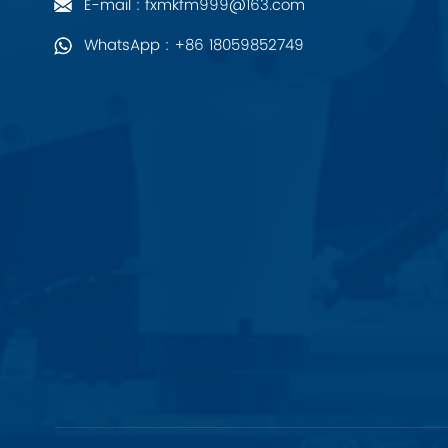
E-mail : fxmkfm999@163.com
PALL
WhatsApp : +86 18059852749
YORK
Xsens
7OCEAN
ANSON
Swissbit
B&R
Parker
☆ ☆ ☆ ☆ ☆
▸ What to do
Could the material above be given again in full and exactly, with its pictures left out?

▸ Solution for this exercise
E-mail : fxmkfm999@163.com
PALL
WhatsApp : +86 18059852749
YORK
Xsens
7OCEAN
ANSON
Swissbit
B&R
Parker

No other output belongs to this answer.